Segment Start: AVAILABLE DATA
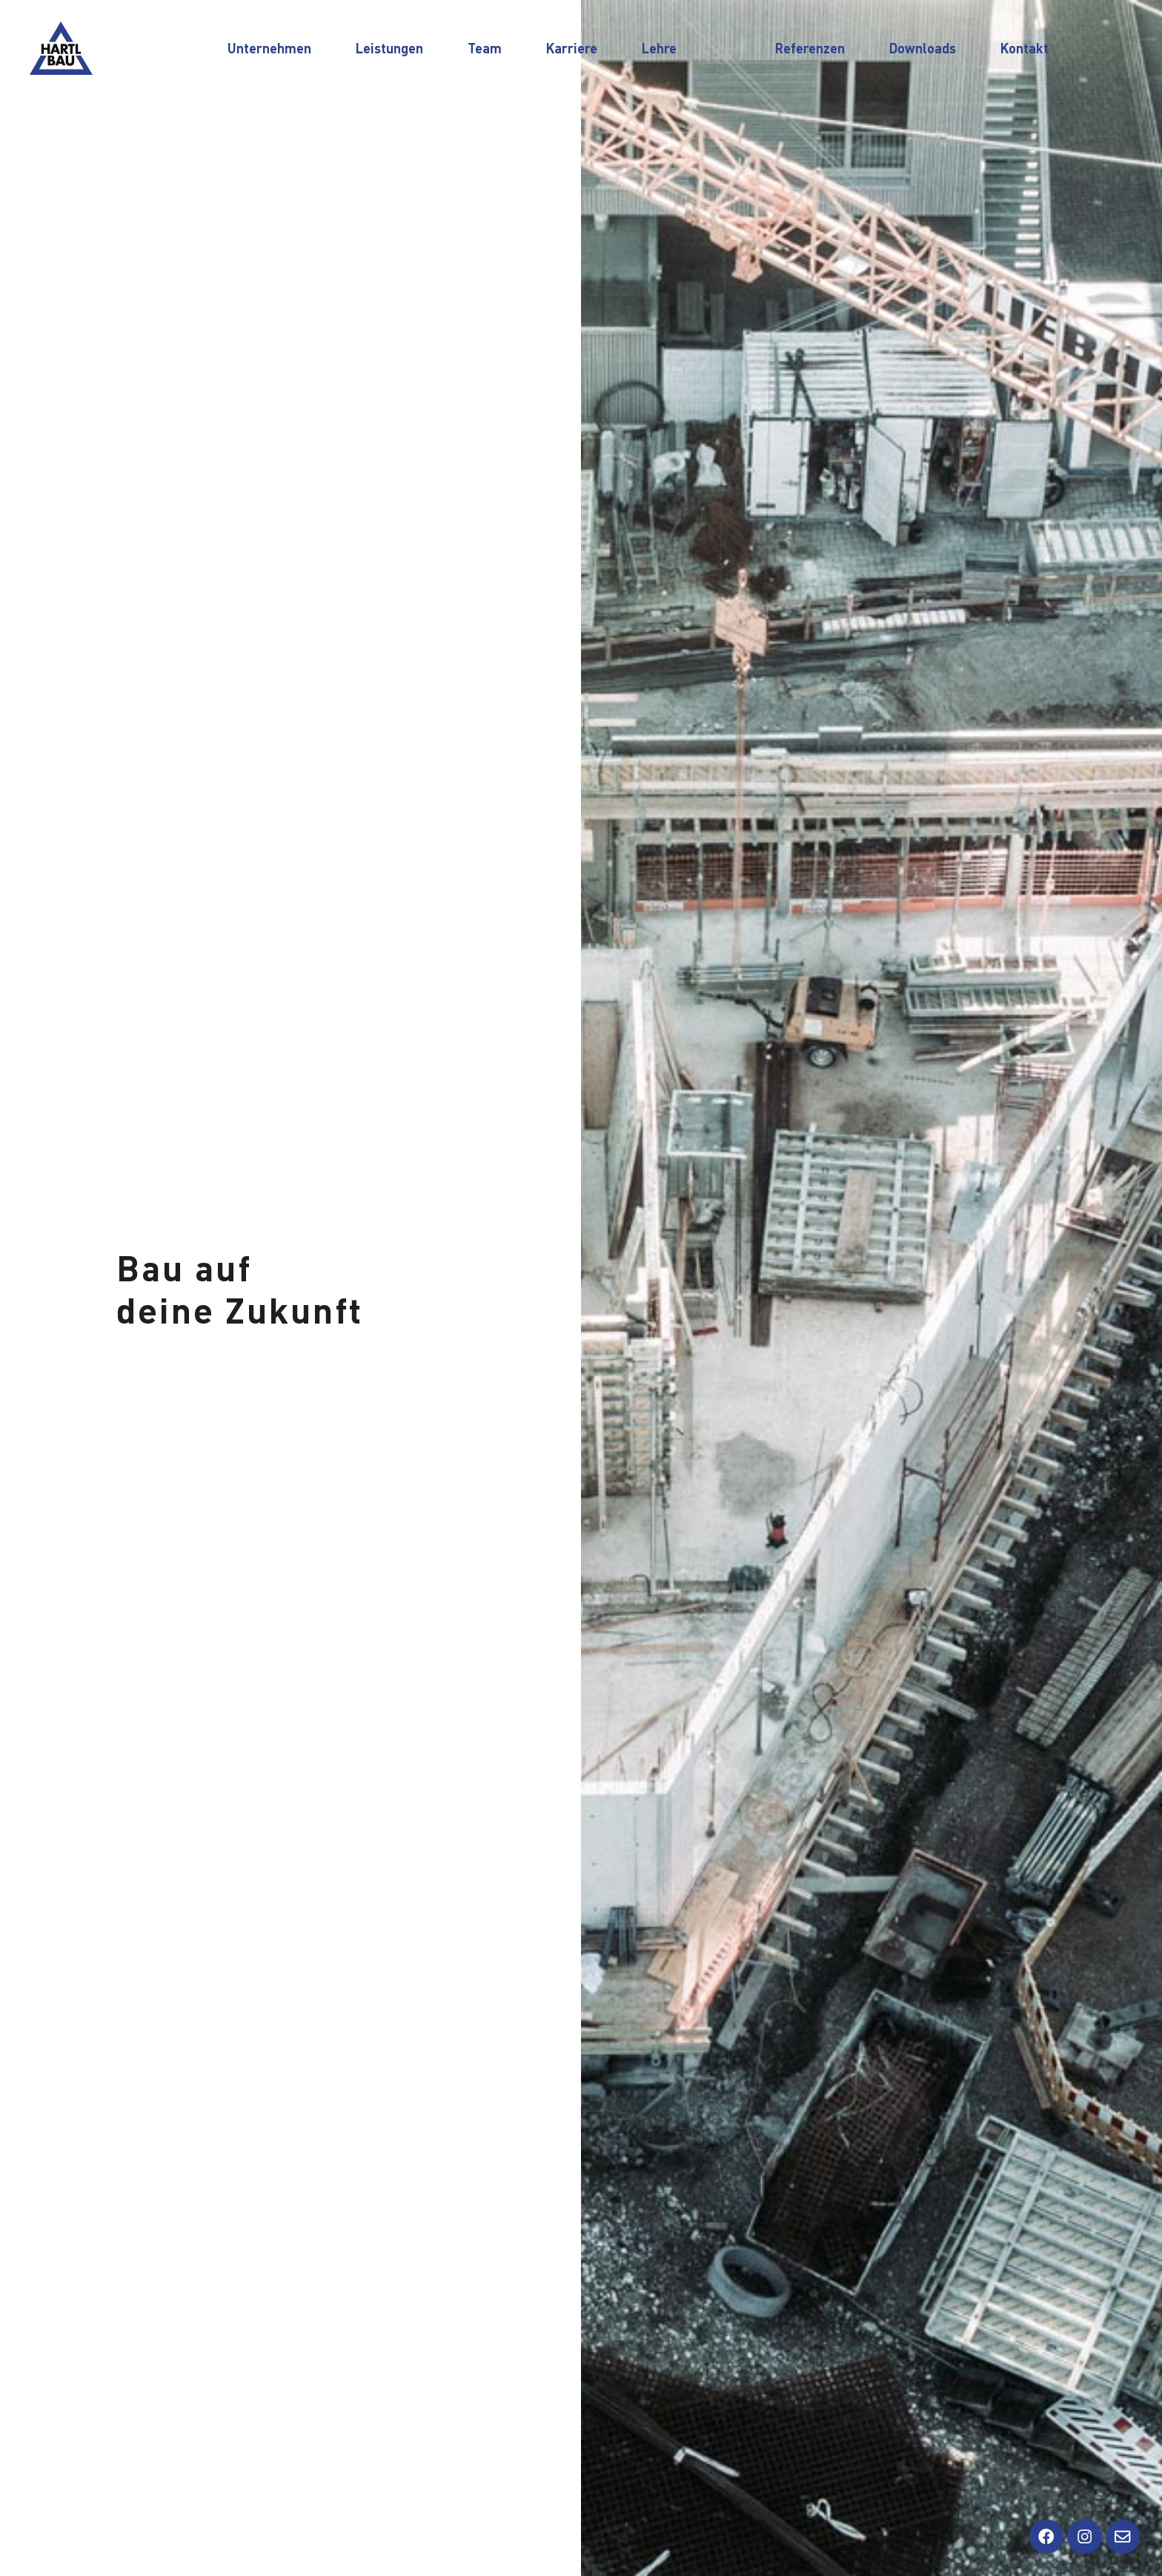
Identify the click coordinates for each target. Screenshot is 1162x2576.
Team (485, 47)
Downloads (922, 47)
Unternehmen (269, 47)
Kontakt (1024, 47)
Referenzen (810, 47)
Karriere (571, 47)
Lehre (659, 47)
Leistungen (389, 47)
Segment End: AVAILABLE DATA
• DESCRIPTION OF THE TASK: Exactly and only the lines from the one containing "Unternehmen (269, 47)" to the end of the entries above are to be written out.

• ANSWER TO THIS TASK:
Unternehmen (269, 47)
Kontakt (1024, 47)
Referenzen (810, 47)
Karriere (571, 47)
Lehre (659, 47)
Leistungen (389, 47)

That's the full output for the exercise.